Militarising policing, increasing profit

It only takes a look at the market interests behind the sale of water cannons and related riot control technologies, to understand businessman Boris’ interest in supporting their sale. Riot Control is big business and London is an international industry hub. Each year London hosts the Counter Terror Expo, attracting 9,500 attendees, including government buyers from countries currently embroiled in human rights violations for their use of riot control technologies, including Bahrain and Turkey. Down the road in Farnborough, the Home Office’s annual Security and Policing event is preparing to serve drinks and canapés to law enforcement representatives and equipment manufacturers from around the world at its March reception. Closed to the public, this Home Office event proudly advertises that the expo “enables exhibitors to display products which would be too sensitive to show in a more open environment.”

Rather than a tool of ‘de-escalation’, the use of water cannon perpetuates social violence. Seen as a declaration by the state that dissent must be crushed, the deployment of luminous, militarised water cannon vehicles often results in escalating force from both police and ‘crowds’. It has been seen to increase the use of home-made firebombs and defensive attacks on police, turning protest into asymmetrical urban warfare—and giving weapons buyers and manufacturers the need to produce more and more equipment.

As governments and corporate manufacturers continue to capitalise off social unrest, police departments privately seek to procure ever expanding arsenals of upgraded weaponry. Reporting on the police forces’ pending acquisition of water cannons, West Mercia Chief Constable David Shaw concludes, “There is no intelligence to suggest that there is an increased likelihood of serious disorder within England and Wales. However, it would be fair to assume that the ongoing and potential future austerity measures are likely to lead to continued protest.”

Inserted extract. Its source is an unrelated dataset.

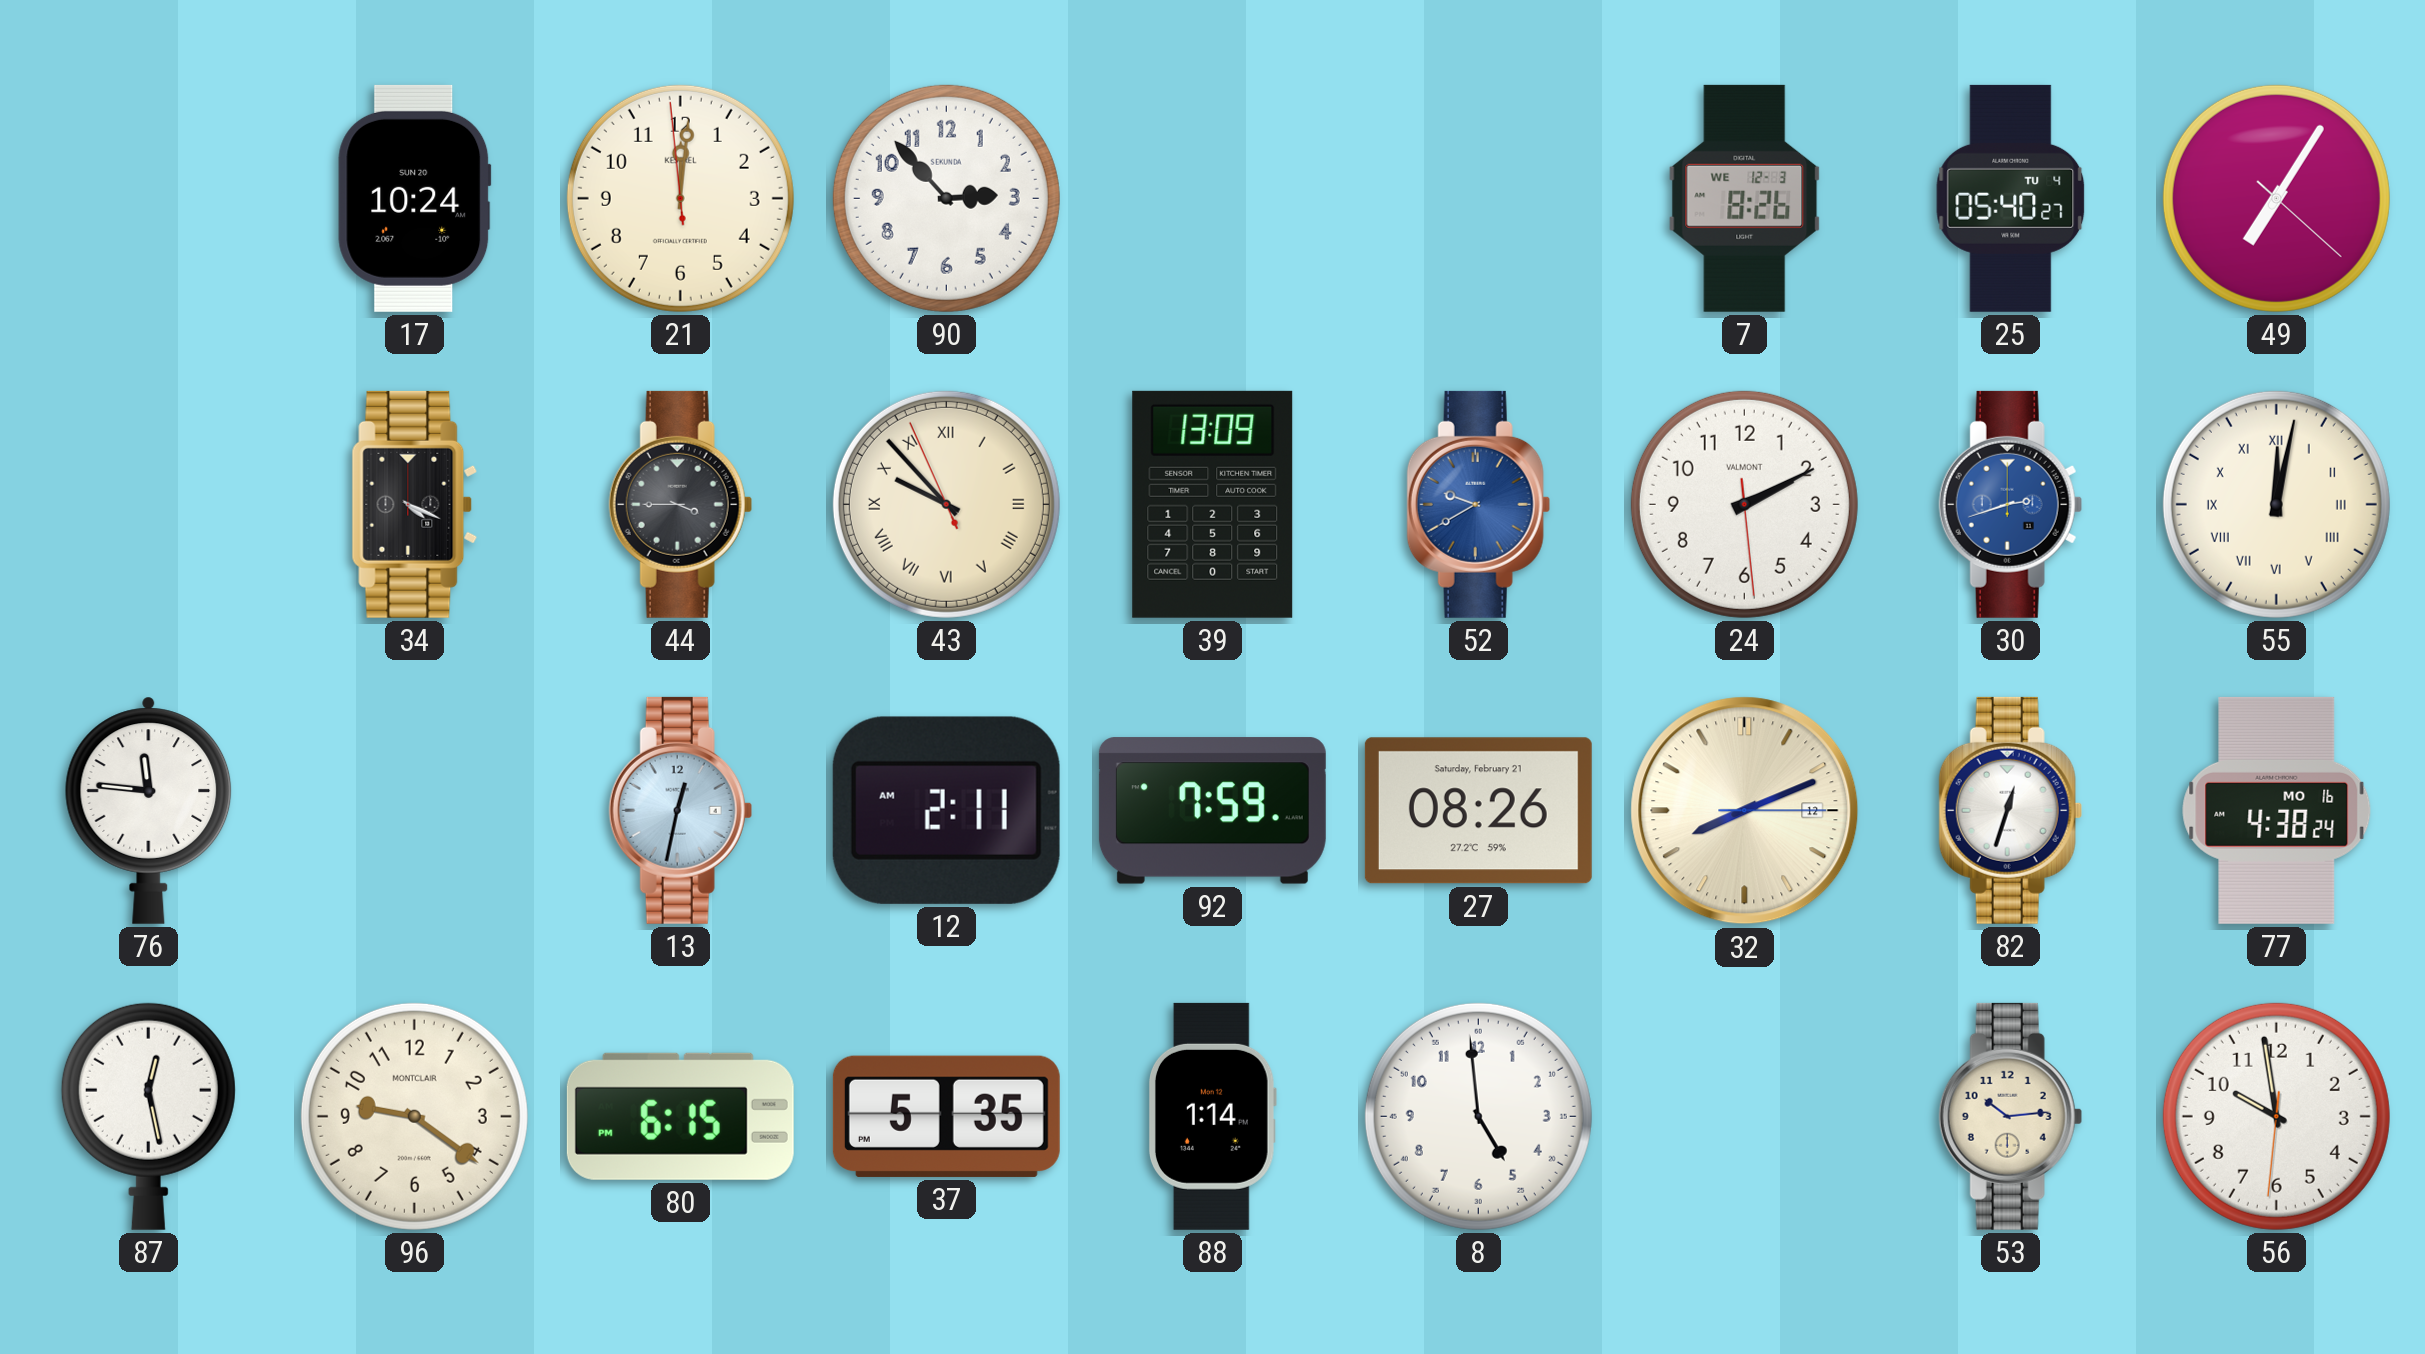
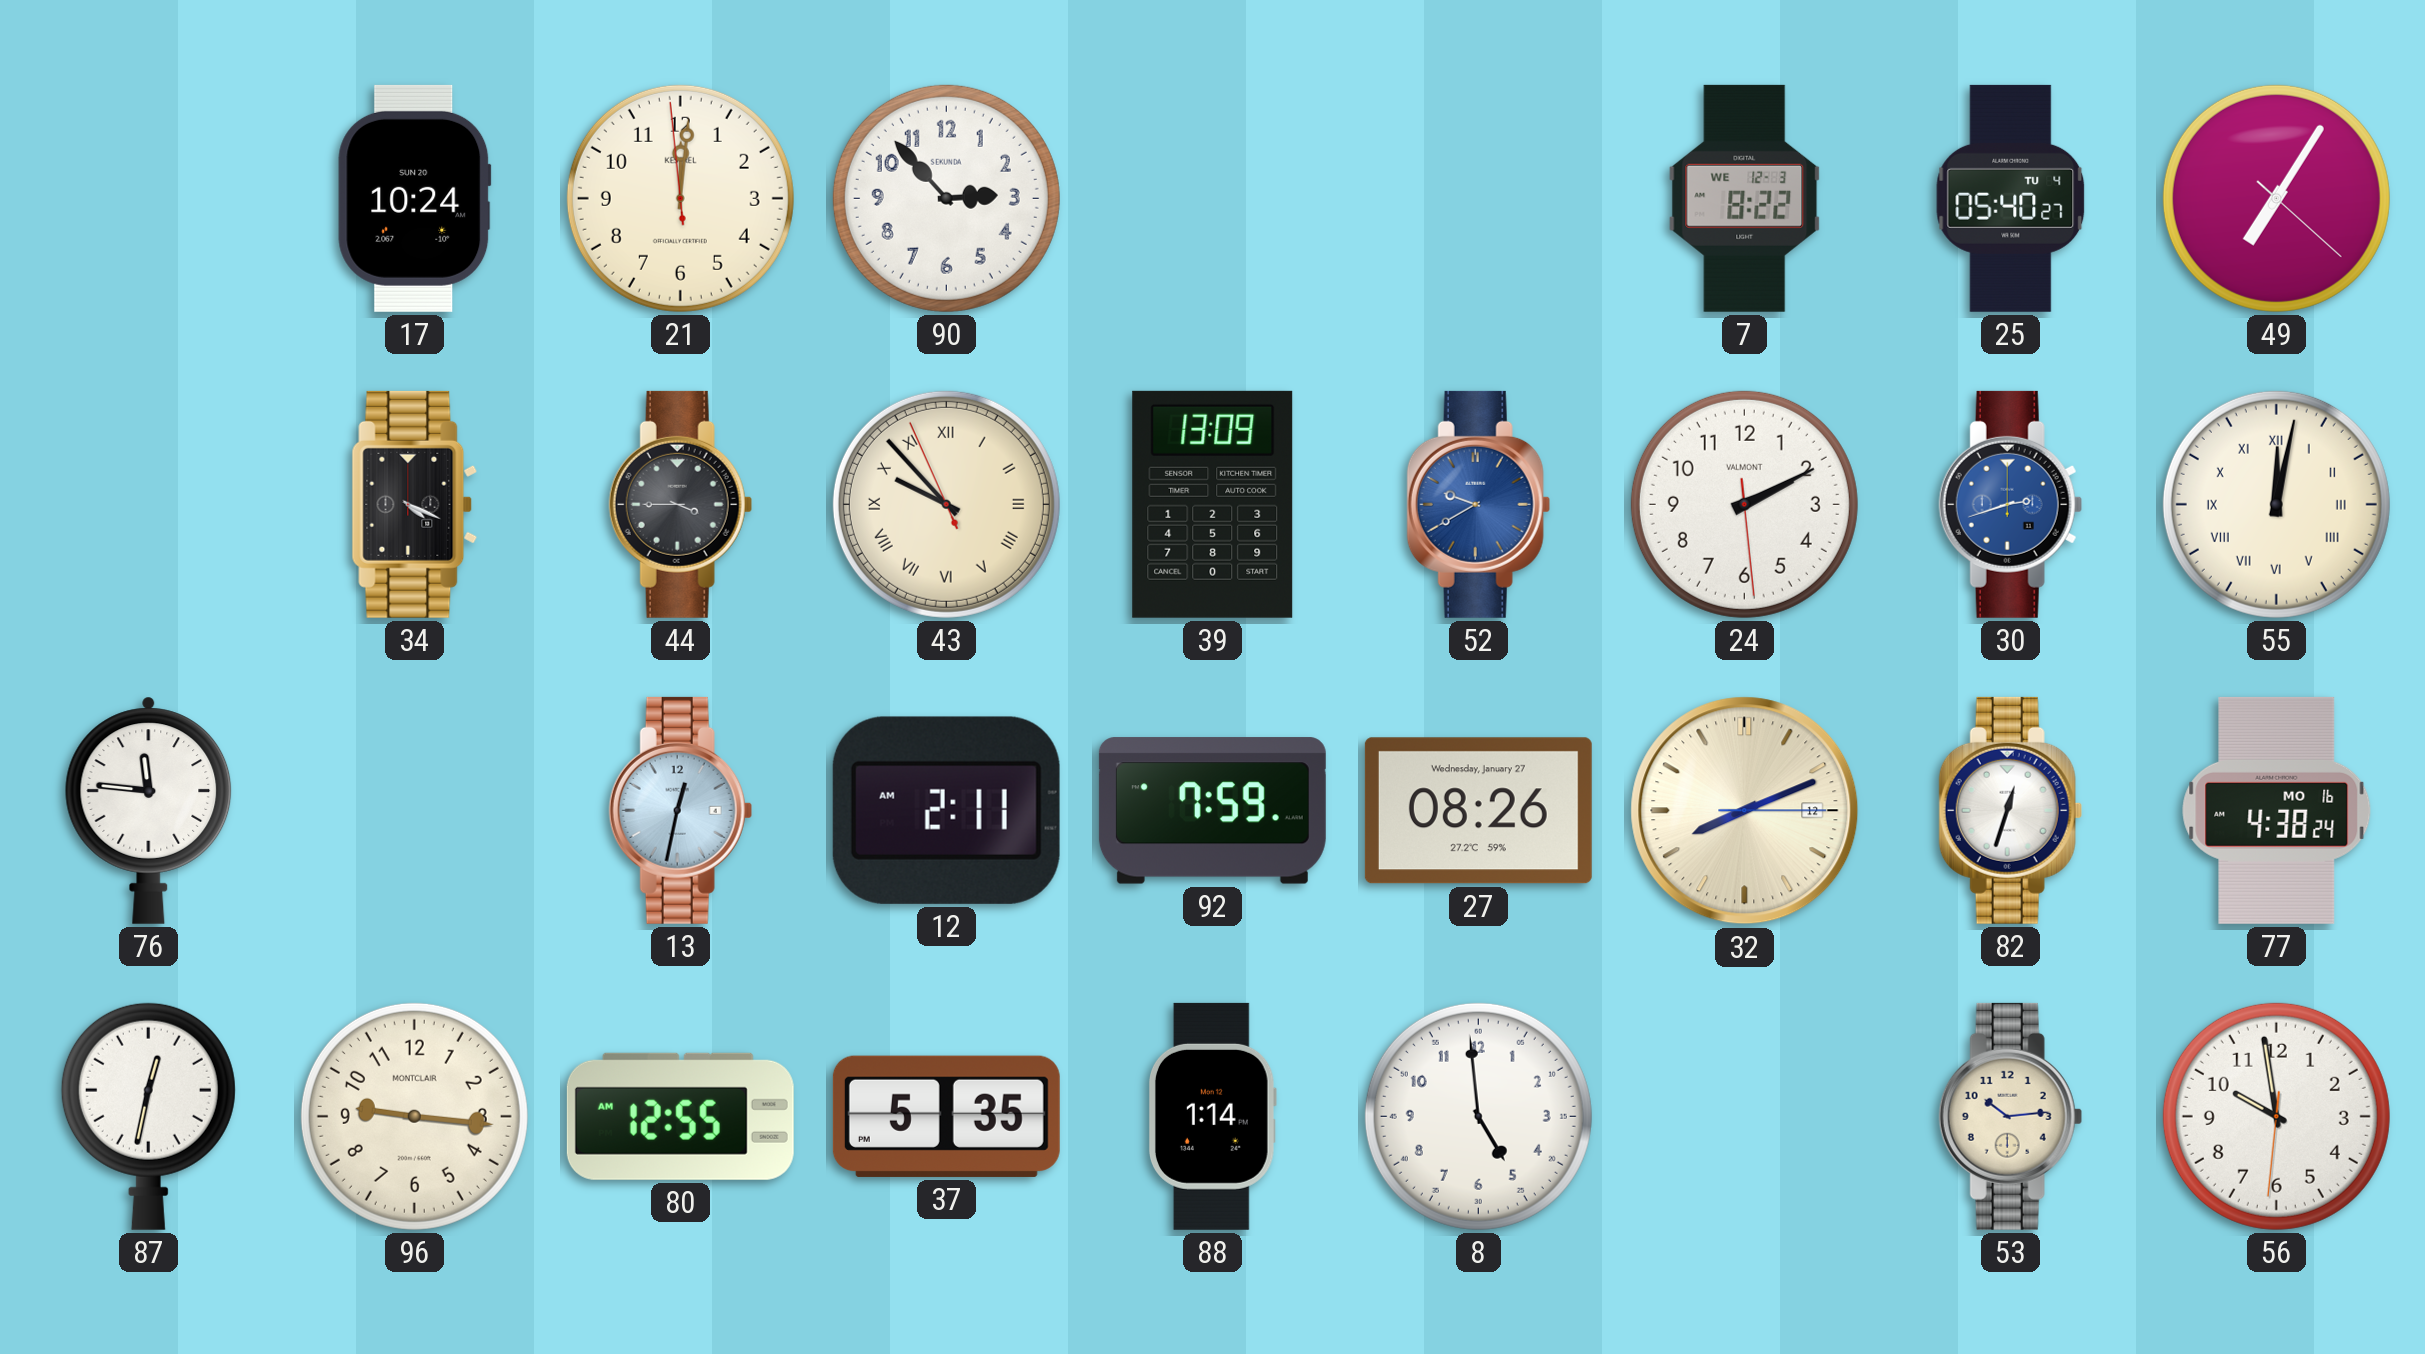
7: 8:26 -> 8:22
27 date: Saturday, February 21 -> Wednesday, January 27
87: 12:28 -> 12:32
96: 9:21 -> 9:16
80: 6:15 -> 12:55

It is in this use of austerity to justify an increased police arsenal that the limitations of the water cannon debate become so clear. The public consultation period offers no room for questioning why riots and uprisings happen in the first place. It offers us no history lessons of humanitarian disasters, nor of struggles against oppressive governments. It provides no access to the classified scientific reports on these weapons. It claims ‘independent review’ without disclosing committee membership or engaging any of the warnings from medical associations around the world. Instead, we are left with only a deadly ultimatum: “Spray of water, or spray of bullets? Take your pick.”

Framed as a matter of cost-saving concerns, they tell us these cannons will come as the cheaper option. But the cost of a water cannon amounts to much more than £30,000 a piece used from Germany, or £1 million with all the new features (plus training, maintenance and operation). Water cannons also cost the weight of these human rights abuses around the world. They cost the likelihood of massive legal settlements and public outrage when protocol is not followed with laboratory precision. They cost the results of ignoring how school closures, youth centre shutdowns, job losses, tax evasions and growing disillusionment with the government and police fuel uprisings. These are the realities that need far more than public consultation periods. No water cannon will cool them down.

As this carved out time period of public consultation comes to an end, all that has accumulated is more chatter and less facts. We have witnessed public consultation without public information; a spectacle of engagement that has left only more unanswered questions. Like a domestic ritual, the Home Office strategy for addressing public order policing appears to have its own cycle: conduct backroom science, downplay human impacts, ignore history, white-wash and repeat.